The White House said Trump would make a decision in the next two weeks.

“Based on the fact that there’s a substantial chance of negotiations that may or may not take place with Iran in the near future, I will make my decision whether or not to go within the next two weeks,” Press Secretary Karoline Leavitt told reporters on Thursday, citing a message from the president.

Three diplomats told Reuters that Trump’s special envoy Steve Witkoff and Iranian Foreign Minister Abbas Araqchi have spoken by phone several times since last week.

In an apparent reference to the U.S., Iran’s Supreme National Security Council said on Thursday it would use a different strategy if a “third party” joined Israel in the war.

STRAIT OF HORMUZ THREAT

Earlier, Israel said it had struck Iran’s Natanz, Isfahan and Khondab nuclear sites. It initially said it had also hit Bushehr, site of Iran’s only functioning nuclear power plant, but a spokesperson later said it was a mistake to have said this.

An Iranian diplomat told Reuters Bushehr was not hit and Israel was engaged in “psychological warfare” by discussing it. Any attack on the plant, near Arab neighbours and housing Russian technicians, is viewed as risking nuclear disaster.

A week of Israeli air and missile strikes has wiped out the top echelon of Iran’s military command, damaged its nuclear capabilities and killed hundreds of people.

Iranian retaliatory strikes have killed at least two dozen civilians in Israel.
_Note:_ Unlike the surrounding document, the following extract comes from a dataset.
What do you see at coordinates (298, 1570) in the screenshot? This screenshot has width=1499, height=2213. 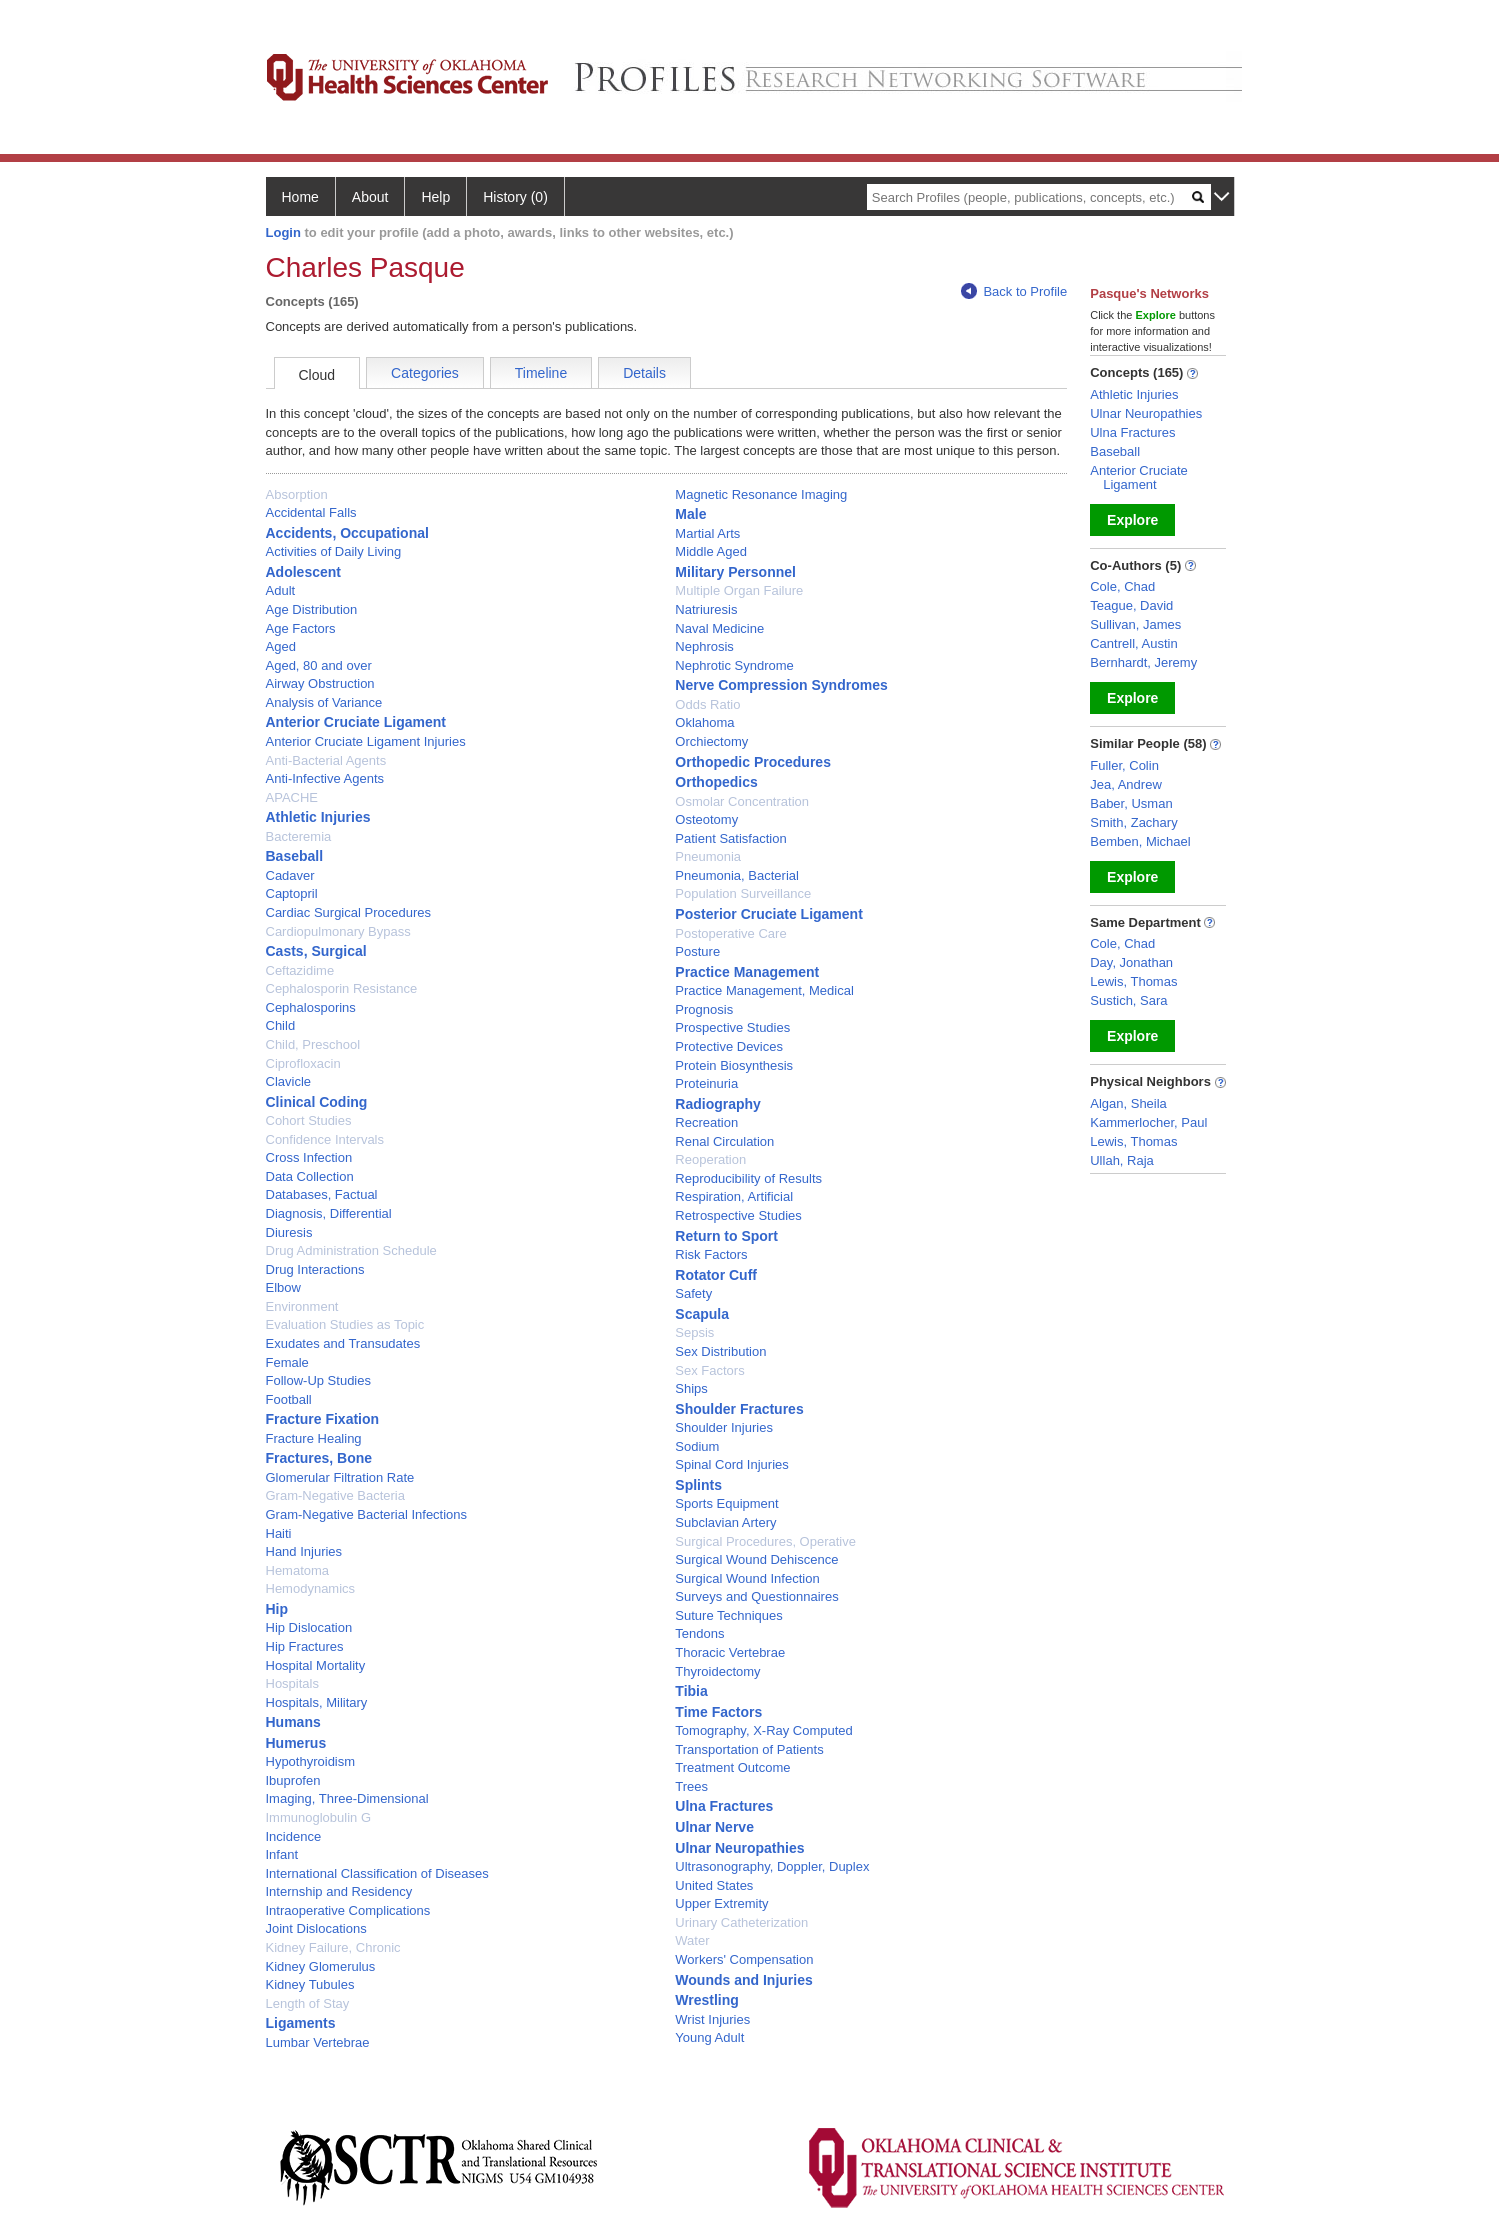 I see `Hematoma` at bounding box center [298, 1570].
On Thursday, Iran’s Revolutionary Guards said it had launched combined missile and drone attacks at military and industrial sites linked to Israel’s defence industry in Haifa and Tel Aviv.
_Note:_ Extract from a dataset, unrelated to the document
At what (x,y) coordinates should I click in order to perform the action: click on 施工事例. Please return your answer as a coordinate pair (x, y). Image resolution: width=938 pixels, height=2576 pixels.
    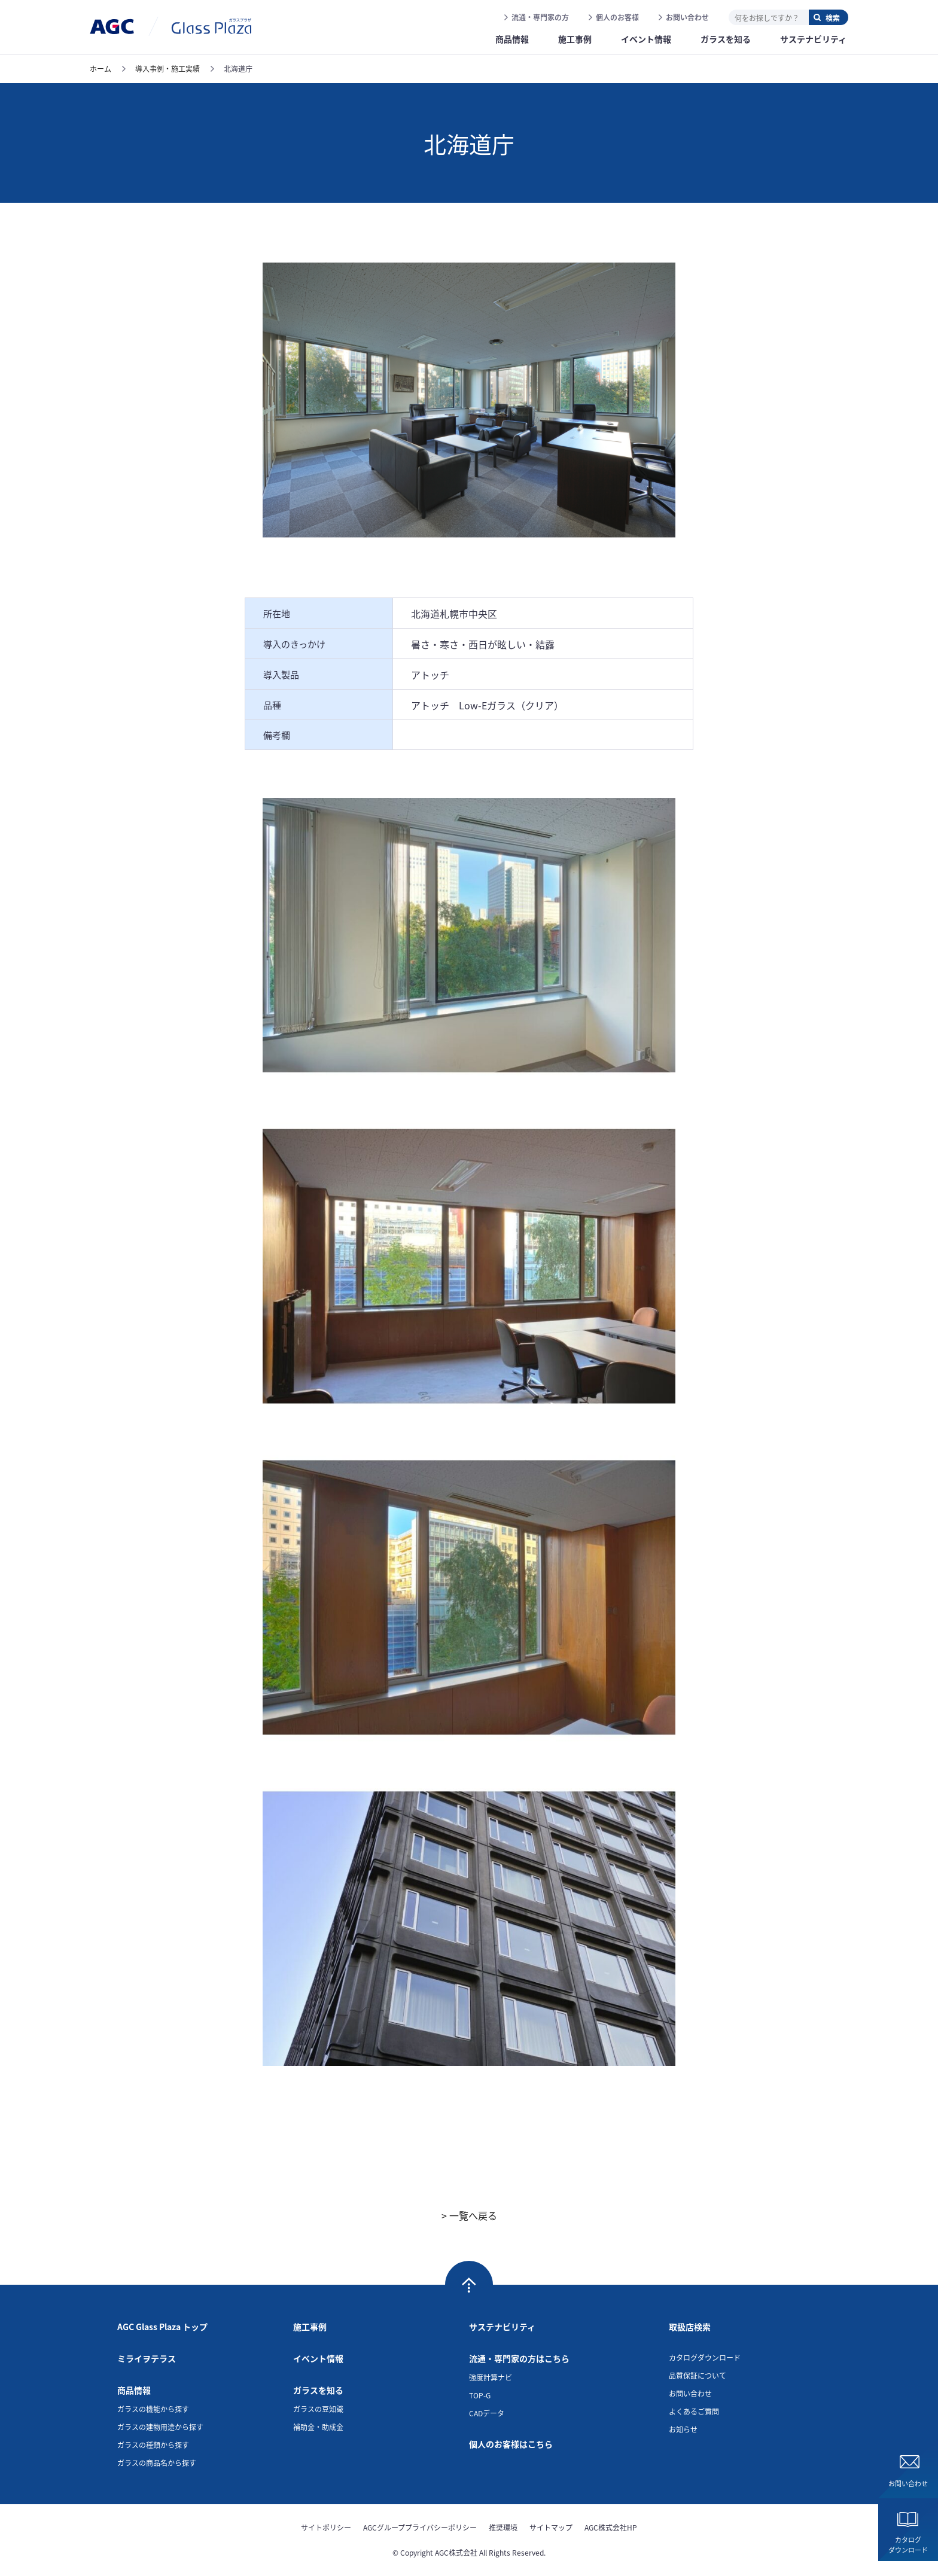     Looking at the image, I should click on (310, 2327).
Israel reported missiles launched from Iran towards its territory.

Iran has been weighing its wider options in responding to the biggest security challenge since its 1979 revolution. A member of the Iranian Parliament’s National Security Committee Presidium, Behnam Saeedi, told the semi-official Mehr news agency Iran could consider closing the Strait of Hormuz, through which 20% of daily global oil consumption passes.
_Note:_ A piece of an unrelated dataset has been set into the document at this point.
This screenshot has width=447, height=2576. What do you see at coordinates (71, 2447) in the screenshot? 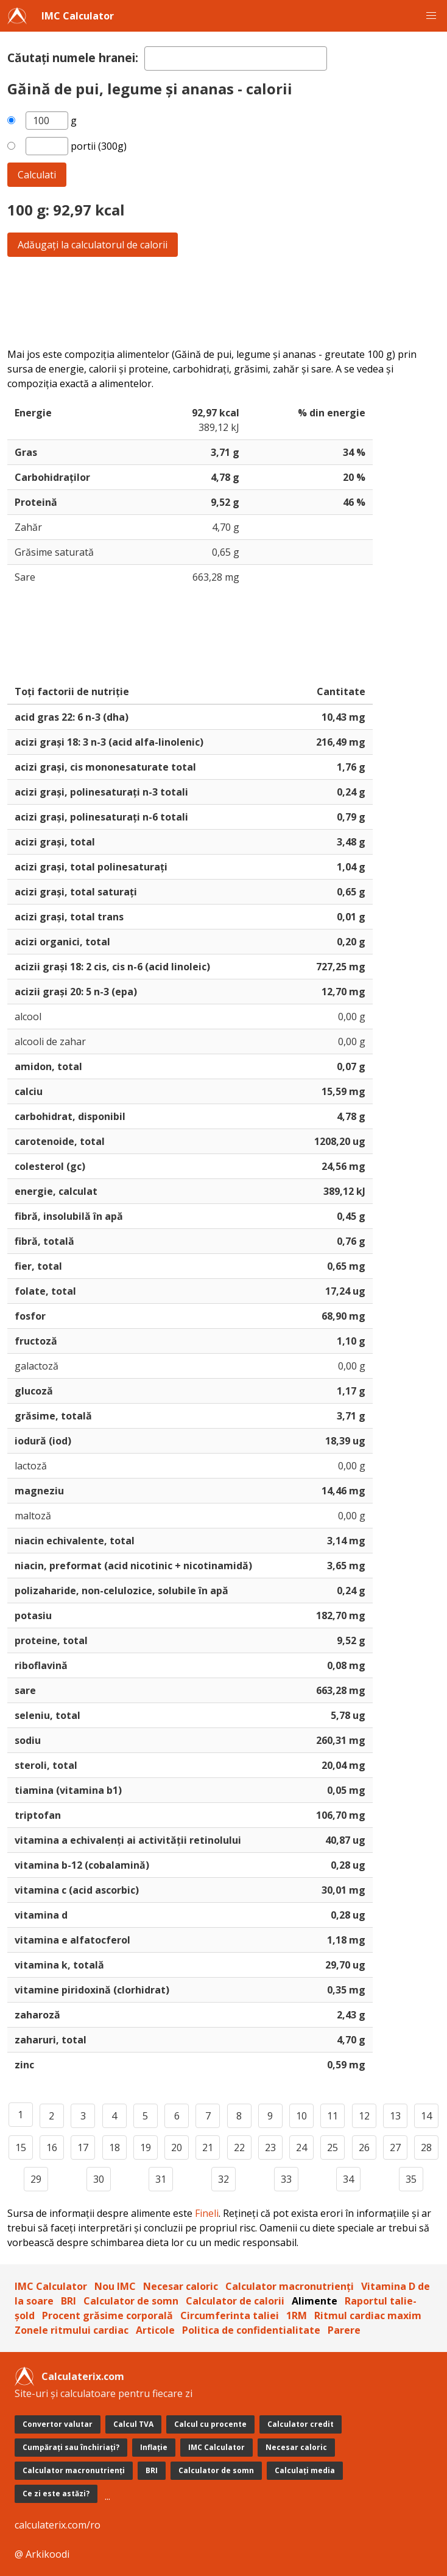 I see `Cumpărați sau închiriați?` at bounding box center [71, 2447].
‘STAY AWAY FROM OUR COUNTRY’

Israel, which has the most advanced military in the Middle East, has been fighting on several fronts since the October 7, 2023, attack on southern Israel by the Palestinian militant group Hamas triggered the Gaza war.

It has severely weakened Iran’s regional allies, Hamas in Gaza and Lebanon’s Hezbollah, and has bombed Yemen’s Houthis.

The extent of the damage inside Iran has become more difficult to assess in recent days, with the authorities apparently seeking to prevent panic by limiting information.

Iran has stopped giving updates on the death toll, and state media have ceased showing widespread images of destruction. The internet has been almost completely shut down, and the public has been banned from filming.

Arash, 33, a government employee in Tehran, said a building next to his home in Tehran’s Shahrak-e Gharb neighbourhood had been destroyed in the strikes.

“I saw at least three dead children and two women in that building. Is this how Netanyahu plans to ‘liberate’ Iranians? Stay away from our country,” he told Reuters by telephone.

Thousands of residents have fled Tehran, a city of 10 million, jamming the highways out.

Samira, 11, moved in with her grandparents in the northwestern city of Urmia after her family fled Tehran when a shopping centre near their house was struck. She said she has been unable to sleep at night.

“I’m afraid Israel will hit our home and my mom will die. I’m too scared. I just want to go home,” she said by phone.

Inside Israel, the missile strikes over the past week are the first time a significant number of projectiles from Iran have pierced defences and killed Israelis in their homes.

The director general of the Israeli hospital that was damaged in Beersheba, Shlomi Kodesh, told reporters at the site that a missile strike had destroyed several wards and wounded 40 people, mostly staff and patients.

Iran’s Revolutionary Guards said they had targeted Israeli military and intelligence headquarters near the hospital. An Israeli military official denied there were military targets nearby.

Missiles also hit a residential building in Ramat Gan, east of Tel Aviv.

“It’s very scary,” said Yaniv, 34, who lives nearby. He said he heard a deafening explosion when the missile hit, shaking his apartment tower.